Türkiye’de Nurculuğun tarihinde Risale-i Nurlara en büyük karşı duruş ve bilgi sahibi olmadan muhalefet nedense hep bazı ilahiyatçılardan gelmiştir. Bilim adına diğer semavi dinlerin araştırılması için Batı tarafından ortaya konan her bir metoda İslam dininin yapısına uygunluğuna bakmaksızın ilahiyatçılar sahip çıkmışlardır. Bilimsel eser ortaya koymaktan tutun dini anlamda fikir üretmeye, dinin insan yetiştirmeye ilişkin emirlerini yorumlamalara kadar pozitivist akımın esiri haline gelmişlerdir. Yanı sıra İslam ile ilgili meselelerin, bu dinin kendi ruhuna ve yapısına uygun yöntemlerle araştırmalara konu edilmesi gerektiğini savunan sözümona klasik diye nitelendirdikleri tüm yaklaşımlara da bariyer çekmektedirler. Bu nedenledir ki yazdıkları eserler ve ortaya koydukları müktesebat ümmetin derdine deva olamamış tam tersine çoğu zaman zihinleri teşviş etmiştir.

Bu düşüncenin sahip olduğu/edindiği bakış açısıyla özellikle Risale-i Nur’un ve müellifinin bakış açısını anlaması mümkün değildir. Zaten öteden beri bu eserler aleyhine duruş sergileyen bu anlayış, önyargının da etkisiyle “kişi bilmediğinin düşmanıdır” prensibince manasına ulaşmaya müstaid olmadığı eserlere ve yer yer müellifine saldırılarda ve iftiralarda bulunmuşlardır. Bir dönem Narcılar ve İslam’a Zarar Veren Cereyanlar isimleriyle karşı duruşlarını sergileyen eserler bunların örnekleri olarak sayılabilir.

Bediüzzaman’ın İslam düşünce geleneğine getirmiş olduğu hikmet dolu saygın bakış açısı ve düşünce sistematiği bu tarz düşünce yapısının hükmünü nesh etmiştir. Kur’an ayetlerine ve Müslümanların bin yıllık birikmiş bir çok meselesine klasiği ötelemeyen ve sahip çıkan ama bunula birlikte dönemin de metodolojisini ehl-i imanın algısına hizmet edecek şekilde kullanan bir anlayış ortaya koymuştur. Bu da beraberinde bir çok İslam alimine nasip olmamış miktarda talebeye sahip olmasına ve eserlerinin 60 dile tercüme edilmesine vesile olmuştur.
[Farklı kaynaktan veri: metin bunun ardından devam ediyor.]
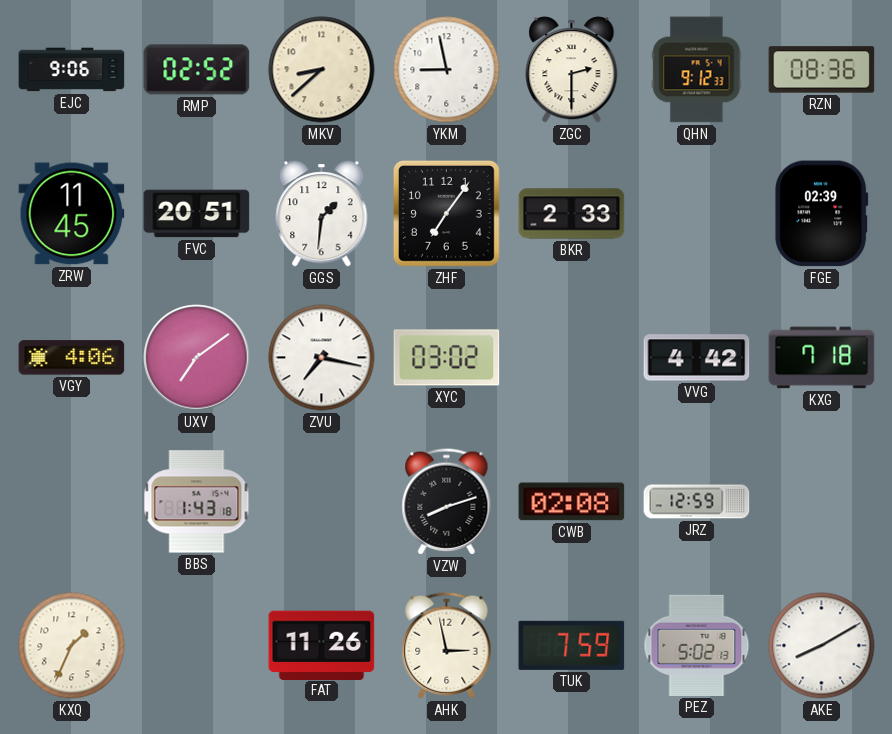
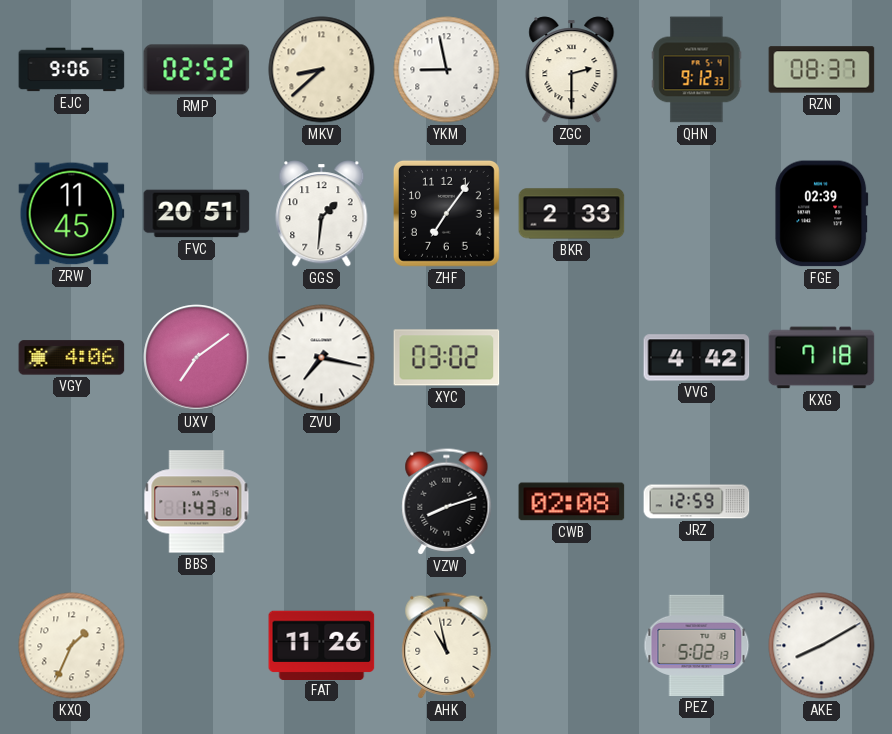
RZN: 08:36 -> 08:37
AHK: 2:58 -> 10:58
TUK: 7:59 -> none
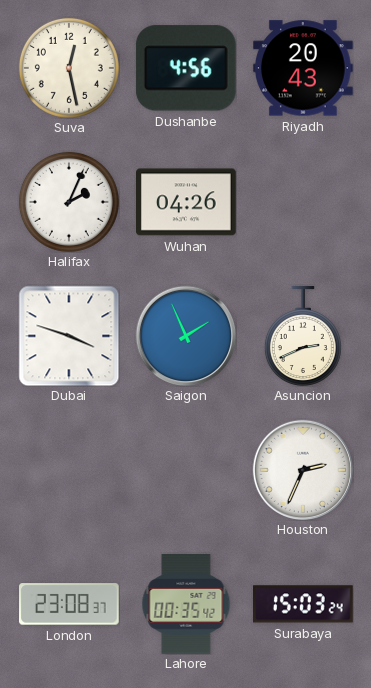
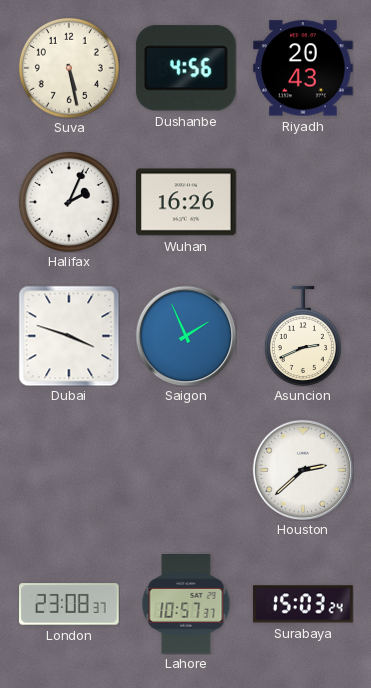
Suva: 12:28 -> 5:28
Wuhan: 04:26 -> 16:26
Houston: 2:34 -> 2:38
Lahore: 00:35 -> 10:57
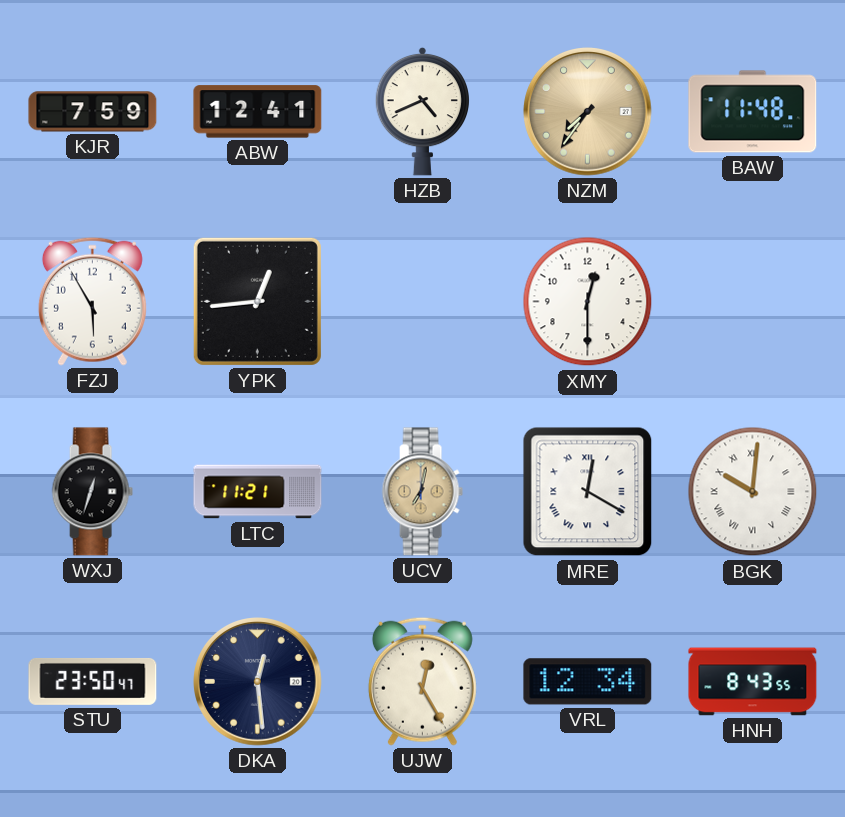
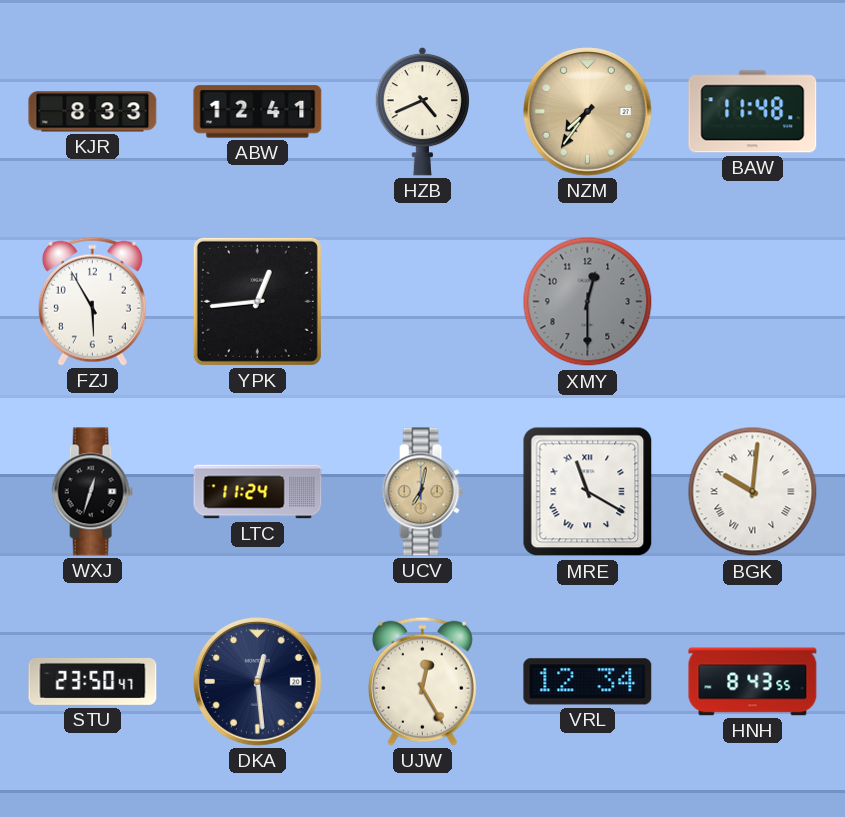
KJR: 7:59 -> 8:33
XMY dial: white -> grey
LTC: 11:21 -> 11:24
MRE: 12:20 -> 11:20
Bu düzeyde bir muvaffakiyete nail olmuş Üstad ve talebeleri bu durumu hiçbir zaman bir dünyevi fahr meselesi olarak değerlendirmemiş ve hizmette fütura sebebiyet verecek haletlere asla tenezzül edememişlerdir.
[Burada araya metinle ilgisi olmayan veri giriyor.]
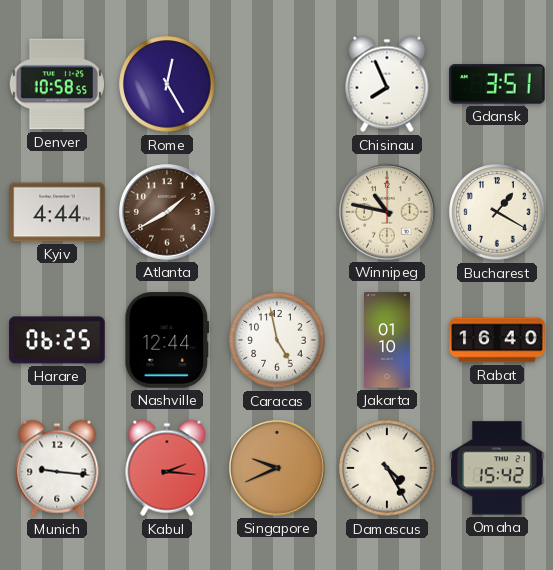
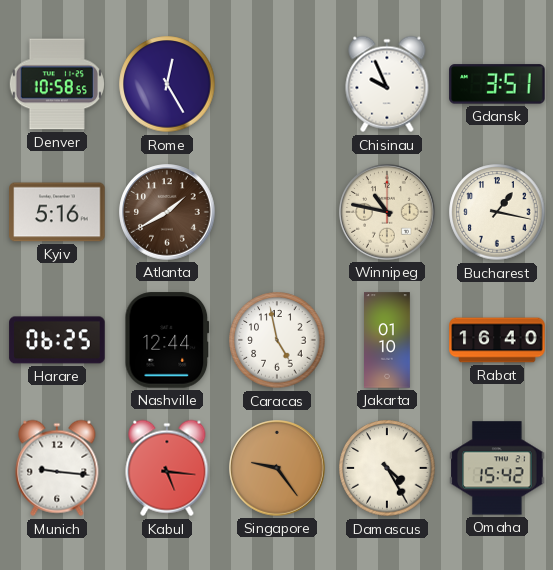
Chisinau: 7:56 -> 9:56
Kyiv: 4:44 -> 5:16
Bucharest: 1:20 -> 1:17
Kabul: 2:16 -> 5:16
Singapore: 9:41 -> 9:24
Fakat bunu algılama konusunda geçmişte yaşayan cetleri gibi kıskançlık, çekememezlik, fırsatçılık ve değersizlik özelliklerine sahip nev zuhur müfteriler zaman zaman piyasada boy göstermektedirler. Bunlar çoğu zaman tasmalarını ellerinde bulunduran sahiplerinin dili olarak kendi köşelerinde kendilerince saldırılar yaparlar. Bediüzzaman, hizmetin önüne engeller koymaya veya nazarları farklı noktalara çekmeye çalışanlara “yolda biri beni kösteklemek istemiş de ayağım ona takılmış. Ne ehemmiyeti var?” diyerek önemsememiştir.

Bunun son örneği de Odatv yazarlarından Nazif Ay. Müfteri birini adam yerine koyarak makul cevap verme çabasına girişmek ona değer biçmektir. Onun için “ata ot Aslan’a et” prensibi çerçevesinde hareket ederek layıkıyla cevap gereklidir.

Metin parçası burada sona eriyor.